Nestle Waters of North America’s hotly contested water extraction project in Chaffee County (CO) bears all the indications of being the first of many, and in fact, Nestle’s operative admits Nestle will soon be looking for additional spring sites around the state.
This perceptive letter in the SalidaCitizen.com site asks the simple question: Why us?
Why did Nestle come to Chaffee County first? I think it was not just for the water. I think Nestle wanted a small rural community with very limited resources to address their first 1041 permit application in the state.
Nestle’s stated intentions are to satisfy their market in the Rocky Mountain region. Bruce Lauerman, at the Board of Commissioners meeting in Buena Vista last Tuesday April 21, spoke of looking for additional spring sites throughout the state, with the help of the State’s Engineer’s Office. By setting a precedent with this first application approval, it will make it more difficult to deny the next permit in the next county.
I feel this is just the beginning of NWNA’s extended efforts to develop industrial water extraction projects statewide. This project has been presented as small and benign. NWNA is a subsidiary of the Nestle Corporation, a foreign company.
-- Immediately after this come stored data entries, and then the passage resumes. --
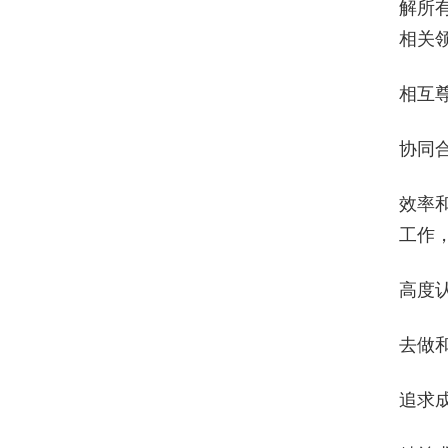
解所
相关
相互
协同
效率
工作
高度
去做
追求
Swiss owned, it has been engaged in monopolization of water resources globally. I am concerned about the long term implications of Nestle engaging in “Buy and Dry” land purchases and/or other spring site developments, when it is yet to be established if the State of Colorado has capacity to support industrial extraction of water for profit.
This is the first project of its kind in Colorado, and a responsible approach would be to place a moratorium on projects of this kind until the issue can be studied, and determined if this type of enterprise is appropriate for our state. In this case, the concept is being hurried, without asking or answering important questions.